Take every line from the material that has the word "octobre" in it.
◇ ◇ ◇ ◇ ◇ ◇ ◇
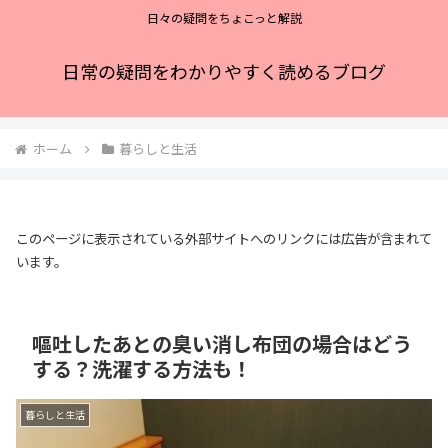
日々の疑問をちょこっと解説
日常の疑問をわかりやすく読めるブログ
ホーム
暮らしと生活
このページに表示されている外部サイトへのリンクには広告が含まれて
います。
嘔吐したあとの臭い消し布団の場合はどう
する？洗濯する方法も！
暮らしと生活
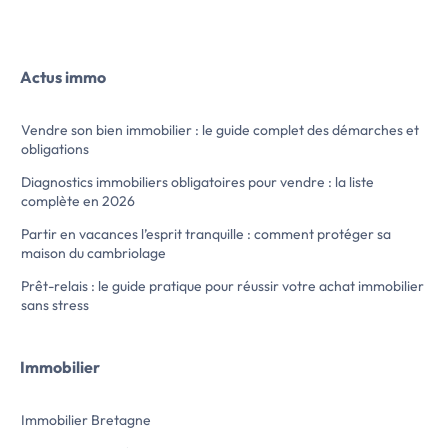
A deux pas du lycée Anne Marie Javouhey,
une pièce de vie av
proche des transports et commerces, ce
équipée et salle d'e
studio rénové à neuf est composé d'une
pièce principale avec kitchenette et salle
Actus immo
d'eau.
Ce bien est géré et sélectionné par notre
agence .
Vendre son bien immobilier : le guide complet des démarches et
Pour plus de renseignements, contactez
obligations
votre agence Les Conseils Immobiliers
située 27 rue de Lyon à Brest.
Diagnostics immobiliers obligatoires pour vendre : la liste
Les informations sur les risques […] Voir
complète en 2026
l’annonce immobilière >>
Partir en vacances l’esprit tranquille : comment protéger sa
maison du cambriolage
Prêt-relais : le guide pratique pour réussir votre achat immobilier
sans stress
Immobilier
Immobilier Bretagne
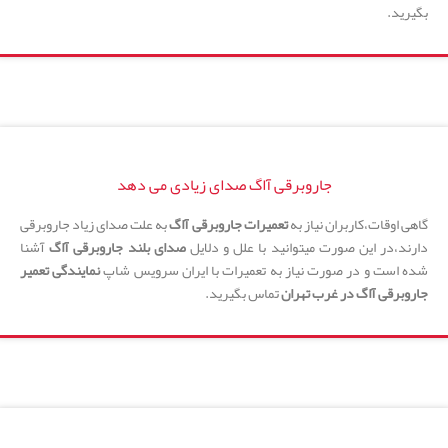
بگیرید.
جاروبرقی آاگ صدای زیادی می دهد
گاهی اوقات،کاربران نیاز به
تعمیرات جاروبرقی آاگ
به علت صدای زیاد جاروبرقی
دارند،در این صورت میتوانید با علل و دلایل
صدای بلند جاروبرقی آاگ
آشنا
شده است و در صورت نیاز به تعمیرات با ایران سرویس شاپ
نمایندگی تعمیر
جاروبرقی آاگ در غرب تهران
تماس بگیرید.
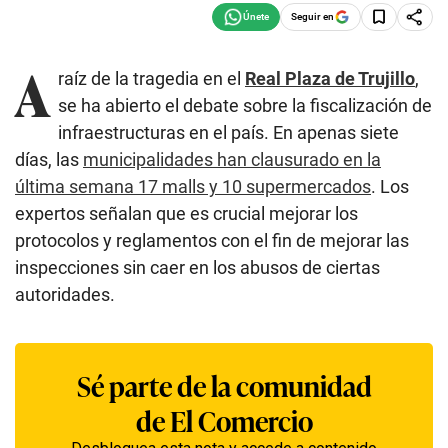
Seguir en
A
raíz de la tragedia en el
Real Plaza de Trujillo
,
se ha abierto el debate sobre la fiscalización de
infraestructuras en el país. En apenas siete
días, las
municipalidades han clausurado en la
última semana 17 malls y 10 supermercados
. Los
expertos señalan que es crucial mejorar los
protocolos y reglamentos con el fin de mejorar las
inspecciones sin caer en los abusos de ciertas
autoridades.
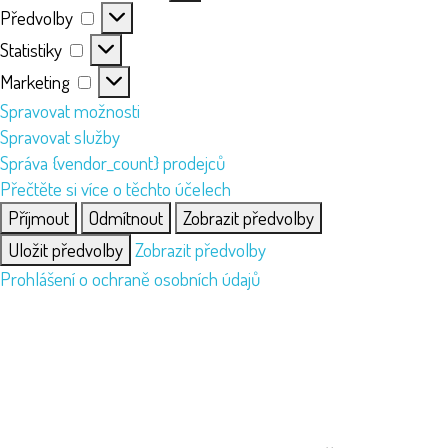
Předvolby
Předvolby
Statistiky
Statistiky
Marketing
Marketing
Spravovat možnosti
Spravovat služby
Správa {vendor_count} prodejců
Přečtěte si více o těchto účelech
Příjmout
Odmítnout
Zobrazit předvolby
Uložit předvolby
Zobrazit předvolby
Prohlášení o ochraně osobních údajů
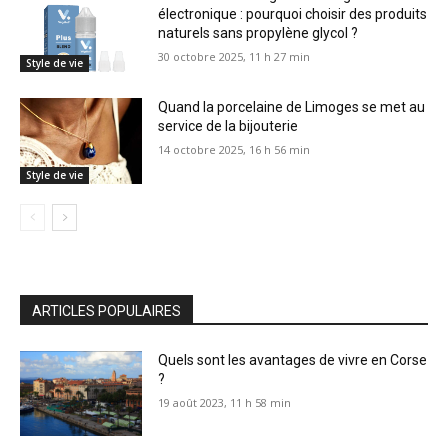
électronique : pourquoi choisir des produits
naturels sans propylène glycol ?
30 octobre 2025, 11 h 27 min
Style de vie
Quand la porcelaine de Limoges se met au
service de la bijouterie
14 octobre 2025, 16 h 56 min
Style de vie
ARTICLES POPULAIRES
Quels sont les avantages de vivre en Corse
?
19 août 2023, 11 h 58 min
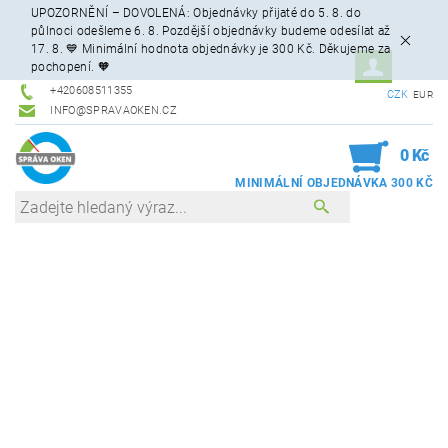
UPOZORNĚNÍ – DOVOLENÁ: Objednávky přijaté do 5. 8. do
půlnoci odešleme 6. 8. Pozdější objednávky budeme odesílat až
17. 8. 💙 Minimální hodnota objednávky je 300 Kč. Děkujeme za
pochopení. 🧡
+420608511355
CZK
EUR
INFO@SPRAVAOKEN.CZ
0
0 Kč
◇ ◇ ◇ ◇ ◇ ◇ ◇
• **RESULT OF THE TASK**:
30 octobre 2025, 11 h 27 min
14 octobre 2025, 16 h 56 min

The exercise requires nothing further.